L’hypoglycémie chez le chat désigne une chute brutale du taux de sucre sanguin sous le seuil de 3,3 mmol/L (60 mg/dL). Chez le chat diabétique sous insuline, c’est la complication aiguë la plus fréquente — et celle où votre réaction dans les premières minutes change le pronostic. Le critère décisionnel central n’est pas la valeur glycémique (rares sont les foyers équipés d’un glucomètre vétérinaire en temps réel), c’est le niveau de conscience croisé avec la capacité à avaler. Cet article vous donne les gestes à séquencer selon trois niveaux de gravité, le piège diagnostique à connaître (différentiel avec l’acidocétose) et les règles de surveillance à domicile pour prévenir les crises.

Signes à surveiller

Les signes d’hypoglycémie chez le chat sont principalement neurologiques et apparaissent généralement dans les 2 à 8 heures suivant l’injection d’insuline, parfois plus tard avec les insulines longue durée (ISFM/iCatCare 2025 ; AAHA 2026). Deux situations à distinguer.

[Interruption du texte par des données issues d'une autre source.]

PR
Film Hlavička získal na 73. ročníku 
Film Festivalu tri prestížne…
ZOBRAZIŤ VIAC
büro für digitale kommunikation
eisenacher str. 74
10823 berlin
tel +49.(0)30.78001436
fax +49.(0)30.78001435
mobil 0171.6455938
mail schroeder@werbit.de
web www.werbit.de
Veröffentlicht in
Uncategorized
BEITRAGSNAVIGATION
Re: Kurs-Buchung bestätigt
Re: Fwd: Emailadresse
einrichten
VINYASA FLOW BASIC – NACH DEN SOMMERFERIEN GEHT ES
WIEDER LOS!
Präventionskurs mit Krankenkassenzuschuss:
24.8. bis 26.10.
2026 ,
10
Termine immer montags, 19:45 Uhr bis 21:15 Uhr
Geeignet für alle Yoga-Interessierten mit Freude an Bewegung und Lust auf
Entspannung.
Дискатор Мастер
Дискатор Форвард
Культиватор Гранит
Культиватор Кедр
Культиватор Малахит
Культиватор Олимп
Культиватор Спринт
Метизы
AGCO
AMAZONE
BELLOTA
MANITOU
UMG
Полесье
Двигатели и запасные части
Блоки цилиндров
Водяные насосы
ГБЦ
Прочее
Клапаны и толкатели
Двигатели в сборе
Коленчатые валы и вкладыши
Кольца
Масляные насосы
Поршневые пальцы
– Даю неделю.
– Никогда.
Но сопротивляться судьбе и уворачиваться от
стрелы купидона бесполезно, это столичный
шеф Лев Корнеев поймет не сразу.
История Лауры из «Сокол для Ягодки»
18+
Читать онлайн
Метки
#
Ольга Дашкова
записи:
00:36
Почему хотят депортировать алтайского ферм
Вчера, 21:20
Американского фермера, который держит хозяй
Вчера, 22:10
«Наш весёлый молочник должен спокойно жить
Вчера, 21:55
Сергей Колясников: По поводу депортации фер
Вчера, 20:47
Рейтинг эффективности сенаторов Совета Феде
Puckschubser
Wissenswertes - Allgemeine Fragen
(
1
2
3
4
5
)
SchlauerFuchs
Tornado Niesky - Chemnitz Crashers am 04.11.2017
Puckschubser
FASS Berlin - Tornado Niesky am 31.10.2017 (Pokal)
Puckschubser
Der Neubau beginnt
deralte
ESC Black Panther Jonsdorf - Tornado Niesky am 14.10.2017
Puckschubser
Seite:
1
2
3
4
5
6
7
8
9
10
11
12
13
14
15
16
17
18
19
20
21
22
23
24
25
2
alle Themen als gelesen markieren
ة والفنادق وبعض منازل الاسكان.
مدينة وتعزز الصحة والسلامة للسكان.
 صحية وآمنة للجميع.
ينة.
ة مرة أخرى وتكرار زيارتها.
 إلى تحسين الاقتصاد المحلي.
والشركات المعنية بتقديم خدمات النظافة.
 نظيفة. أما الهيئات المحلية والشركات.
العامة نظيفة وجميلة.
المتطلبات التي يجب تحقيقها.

⚠️ Signes d’urgence vitale — action immédiate à la maison + appel vétérinaire

  • Convulsions, perte de conscience, coma : urgence absolue. Risque vital à 30-60 minutes selon la profondeur du coma.
  • Tremblements généralisés, démarche titubante sévère, refus de tenir debout chez un chat sous insuline.
  • Hypothermie (chat froid au toucher, sous 37,5 °C : mesure avec un thermomètre rectal) : signe de gravité qui raccourcit la fenêtre d’intervention.

Signes précoces — appel vétérinaire dans l’heure

  • Fatigue inhabituelle, somnolence, regard vague, en particulier dans la fenêtre post-injection.
  • Tremblements modérés, démarche un peu incoordonnée, vocalises inhabituelles.
  • Faim soudaine et insistante alors que le repas vient d’être pris : signe de contre-régulation hormonale, souvent annonciateur d’une crise plus sévère si rien n’est fait.

Que faire en cas de crise : la grille des 3 niveaux

C’est le cœur de l’action.

La règle absolue avant de commencer : n’injectez jamais d’insuline supplémentaire, quoi que vous observiez. Le réflexe d’un propriétaire paniqué peut être « il va mal, donc je redonne sa dose » — c’est l’inverse du bon geste, et l’erreur la plus dangereuse qu’on puisse commettre (ISFM/iCatCare 2025).

Infographie : 3 niveaux d'urgence d'une crise d'hypoglycémie chez le chat diabétique et gestes à effectuer
Les 3 niveaux de gravité d’une crise d’hypoglycémie chez le chat — gestes immédiats selon l’état de conscience.

Niveau 1 — Chat conscient et capable d’avaler

Signes : fatigue, tremblements modérés, légère ataxie, déglutition conservée. C’est le scénario le plus fréquent.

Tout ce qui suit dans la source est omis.